Машина тронулась, а Хемингуэй высунувшись из окна автомобиля, махал всем рукой. Уходит дальше «Гритти», вот сбоку «Гарри». Прощай «Гарри» и жди!
Если бы Хемингуэй мог проникнуть взглядом сквозь тюль на окне бара «Гарри», то он бы увидел Адриану. Ее рано утром привез Джанфранко на своем «бьюике». Уже на своем автомобиле. И теперь Адриана сидела одна в закрытом баре. Ей разрешили находиться в пустом зале. Она видела, как все прощались с Хемингуэями. Ей хотелось выскочить из бара и подбежать к террасе. Но они вчера договорились с Папой, что она не пойдет на прощальный ужин. Он с ней согласился и сказал:
– Правильно сделаешь, что не придешь. А то я не выдержу и уйду с тобой с ужина. Навсегда от всех уйду, и останусь в Венеции.
Вот машина, с Джанфранко за рулем, полученная им в подарок от Хемингуэя, в обмен на подарок ее семьи – Адриану, промчалась мимо окна. Она видела пьяное лицо Хемингуэя, высунувшегося из окна дверцы. Он, кажется, махнул ей рукой. Точно, махнул в ее сторону. Он не мог не попрощаться с ней в последний раз! Она же любит Папу! Он обязан оставить ей прощальный взмах, что и сделал. Она левой рукой сжала негритенка на плече и прошептала одними губами:
–Счастливого пути! Не возвращайся!
И еще крепче сжала негритенка.
Глава 2. И снова – Венеция
—Я не хочу, чтобы ты хоть в чем-нибудь была не такая, какая ты есть. Я люблю тебя всей душой, окончательно и бесповоротно.
«За рекой, в тени деревьев».
Из воспоминаний Хосе Луиса Эрреры – личного врача Э. Хемингуэя.

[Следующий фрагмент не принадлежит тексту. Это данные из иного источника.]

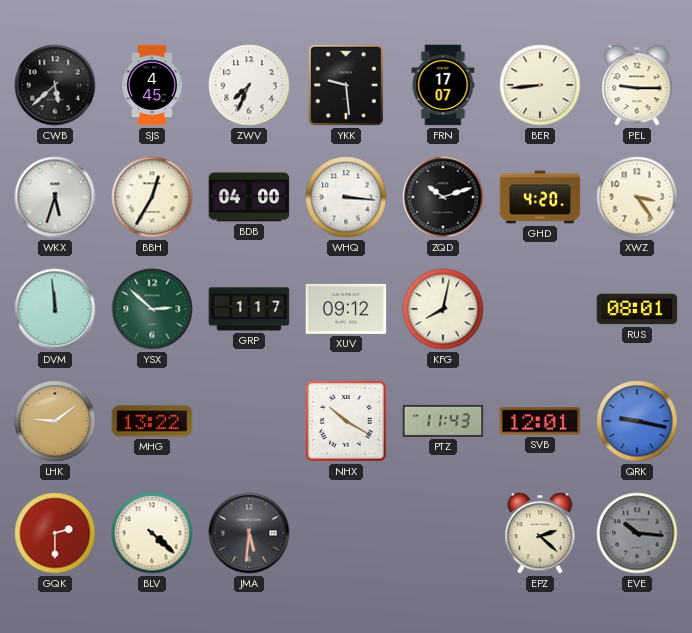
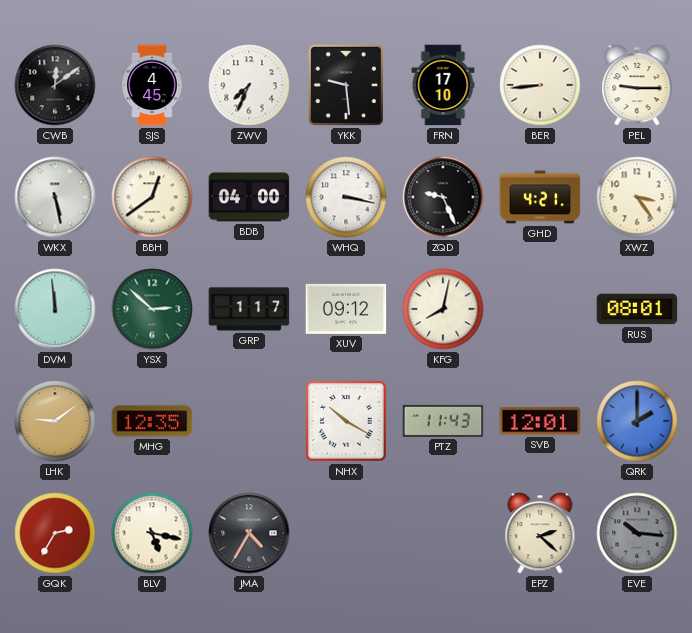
CWB: 5:38 -> 12:09
FRN: 17:07 -> 17:10
WKX: 5:33 -> 5:28
BBH: 12:35 -> 12:39
WHQ: 3:16 -> 3:17
ZQD: 10:12 -> 9:26
GHD: 4:20 -> 4:21
MHG: 13:22 -> 12:35
QRK: 9:17 -> 2:00
GQK: 2:30 -> 2:35
BLV: 4:22 -> 5:17
JMA: 5:31 -> 4:35
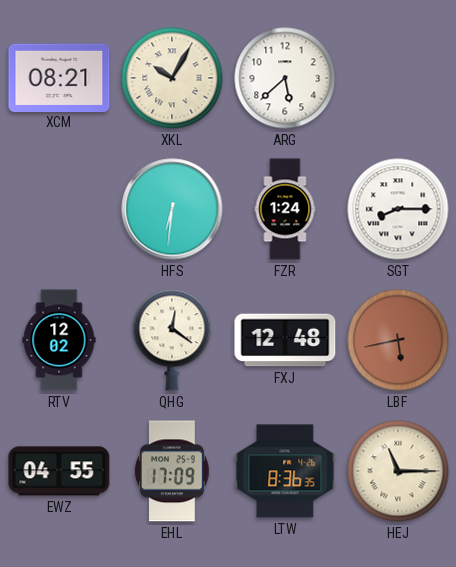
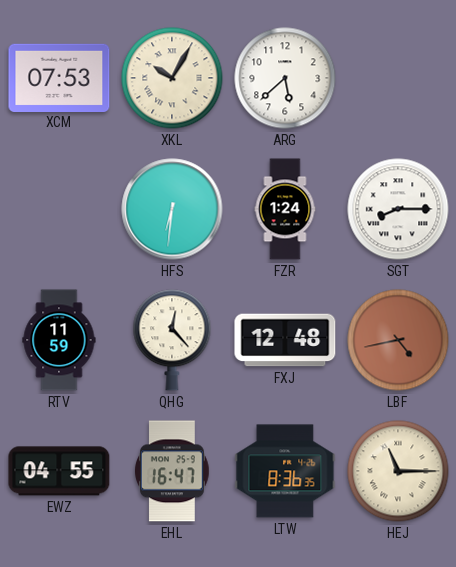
XCM: 08:21 -> 07:53
RTV: 12:02 -> 11:59
QHG: 12:21 -> 12:23
LBF: 5:43 -> 4:43
EHL: 17:09 -> 16:47
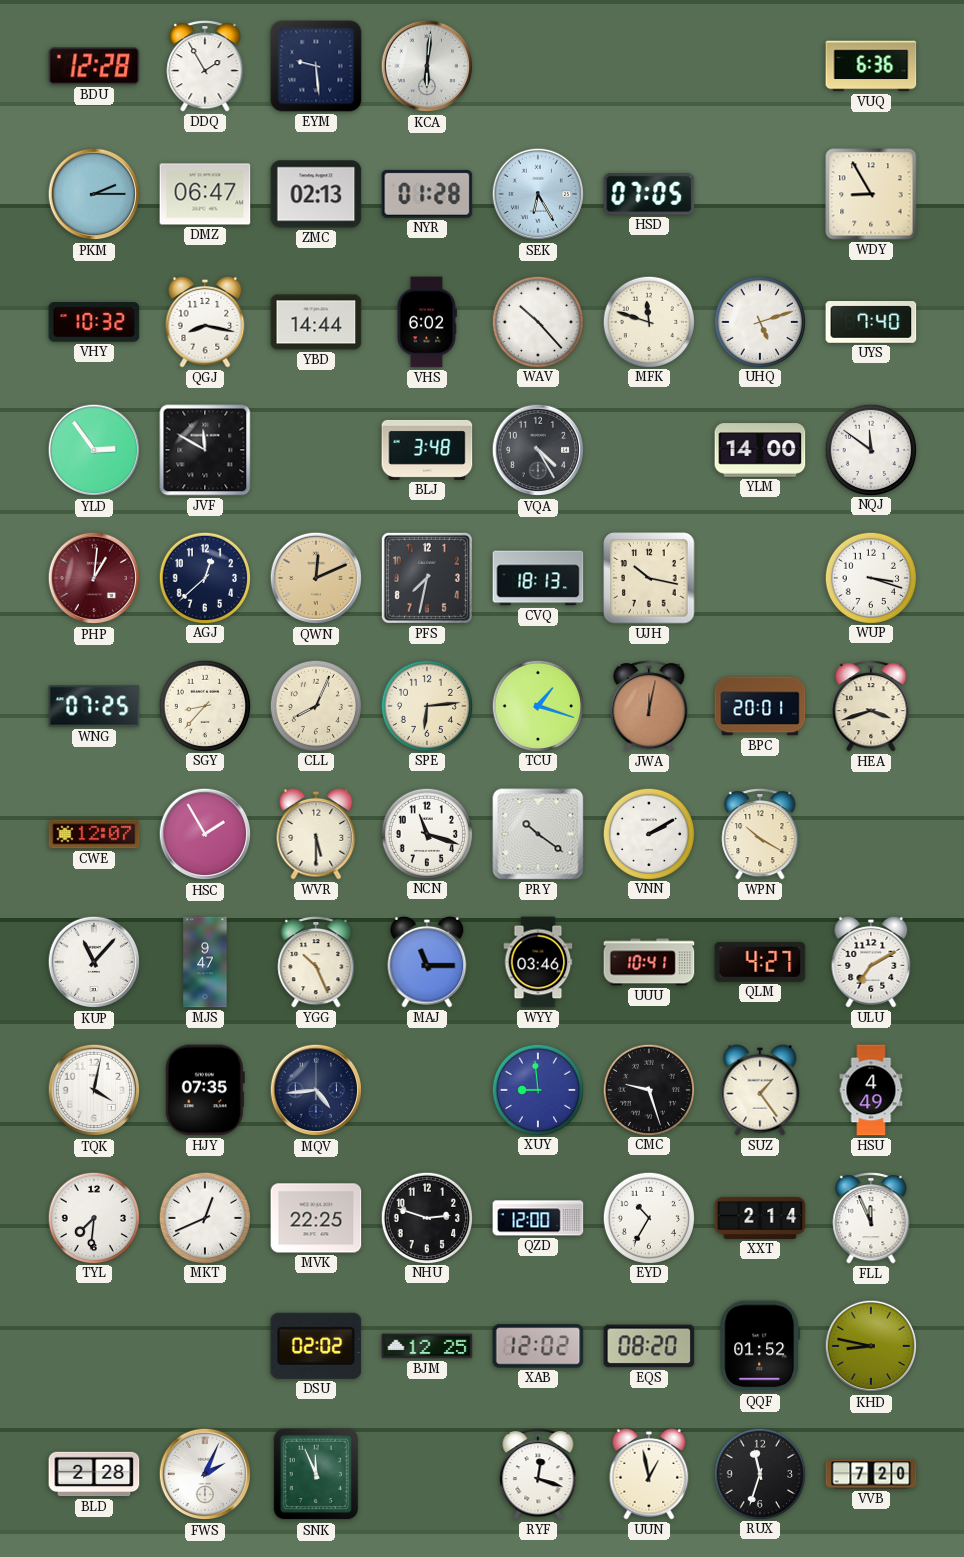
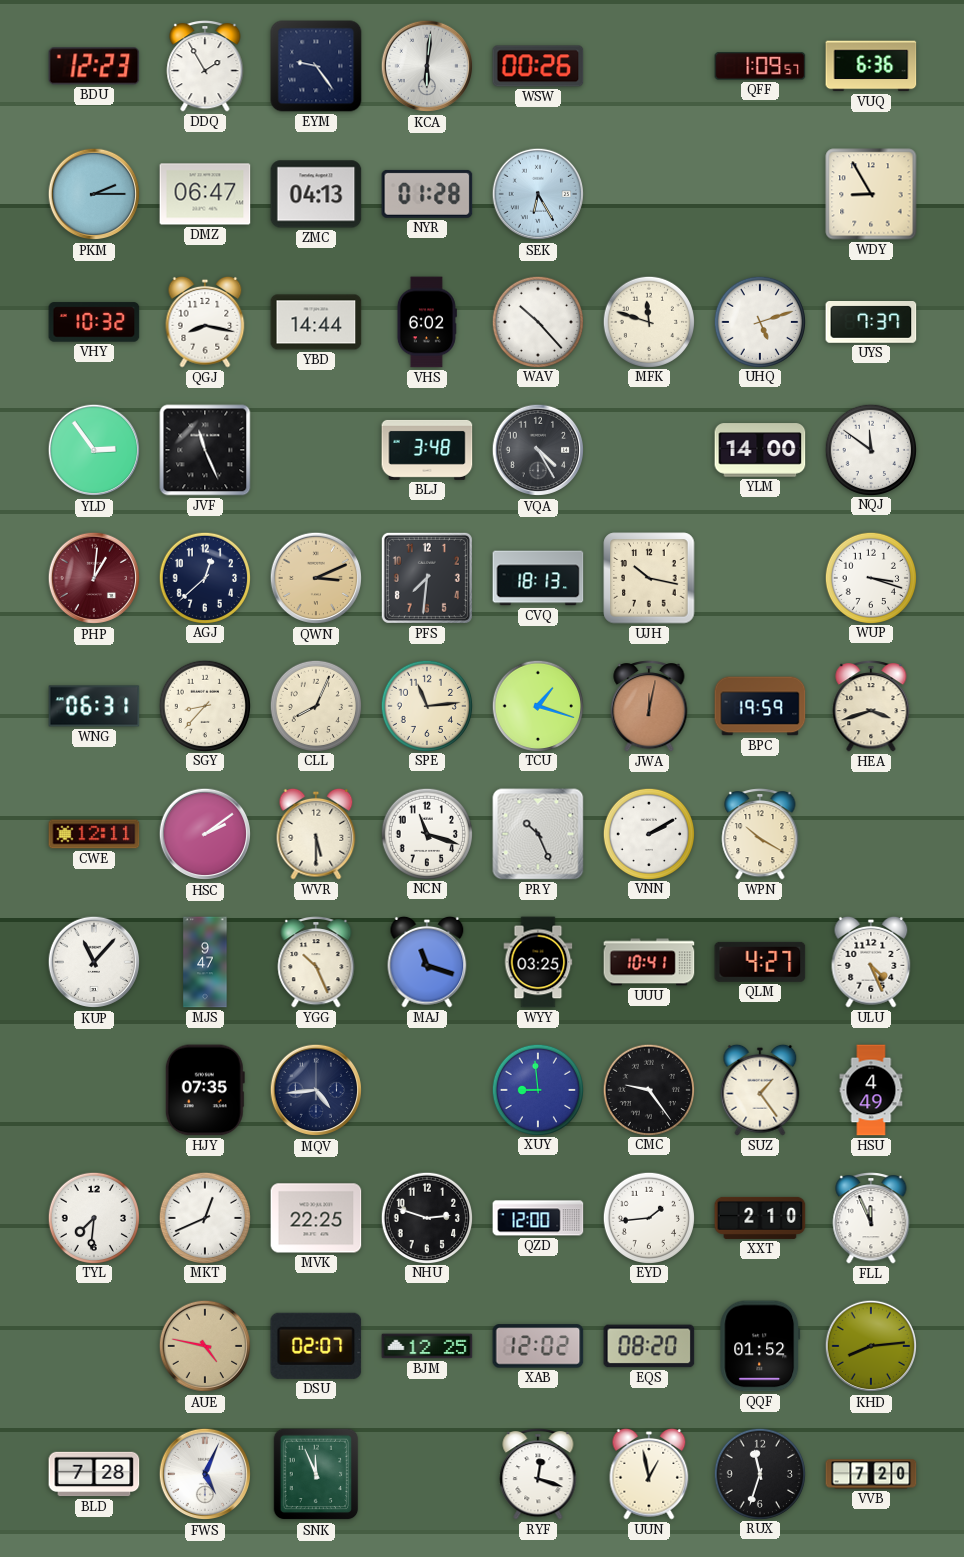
BDU: 12:28 -> 12:23
EYM: 9:29 -> 9:24
WSW: none -> 00:26
QFF: none -> 1:09
ZMC: 02:13 -> 04:13
HSD: 07:05 -> none
UYS: 7:40 -> 7:37
JVF: 11:50 -> 11:26
QWN: 12:11 -> 3:11
PFS: 7:32 -> 7:31
WNG: 07:25 -> 06:31
SPE: 6:14 -> 11:14
BPC: 20:01 -> 19:59
CWE: 12:07 -> 12:11
HSC: 1:55 -> 2:09
PRY: 10:21 -> 10:26
MAJ: 11:15 -> 11:18
WYY: 03:46 -> 03:25
ULU: 7:10 -> 4:26
TQK: 4:02 -> none
CMC: 9:27 -> 9:24
EYD: 10:35 -> 1:44
XXT: 2:14 -> 2:10
AUE: none -> 4:47
DSU: 02:02 -> 02:07
KHD: 8:47 -> 8:14
BLD: 2:28 -> 7:28
FWS: 2:04 -> 5:04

«Мы почти той же братией, что провожали, встречали «Ягелло» в гаванском порту… В мае сорок девятого Эрнесто стоял на палубе, несмотря на довольно основательное пекло, при полном параде. Элегантный костюм и галстук уже издали свидетельствовали о его хорошем состоянии. Правда, как только он сошел с трапа, первое, что мне бросилось в глаза, – что он за последние несколько месяцев заметно поседел. Но был весел и шепнул мне: «Доктор, ты выгонял израненного Сатира, а встречаешь окрыленного дважды Амура»… Мэри же была не просто внимательна, она следила за каждым его движением и, ловя себя на этом, сама раздражалась. В отношении Эрнесто к ней появились новые качества: налет снисходительности и в тоже время боязнь обидеть ее. Когда рядом никого не оказывалось, он спешил мне сообщить: «Хосе, она истинная Геба! Ты не поверишь! Но сам убедишься. Она красива и очаровательна. Послана свыше за мои страдания. Все, что видишь, сделала она!» – я окончательно был заинтригован, а Мэри, слышавшая последнюю фразу, прищурив глаза, произнесла: «Он снова петушится, хорохорится. Пусть лучше покажет вам рассказ про собаку-поводыря», – я почувствовал в голосе его жены и гордость и упрек, но объяснить их природу тогда не мог.
…Известно, что рассказ «Нужна собака – поводырь», был опубликован только в 1957 году, в ноябрьском номере бостонского журнала «Атлантик». Постепенно я узнал об истории его создания и Адриане. О ней мне говорил Хемингуэй в первые дни прибытия на Кубу, не называя имени… Главное в рассказе о мужчине, потерявшем зрение, и о женщине, готовой постоянно находиться рядом и разделить горькую участь – «Ты любишь меня, и ты знаешь это, и мы радуемся так, как другие не могут».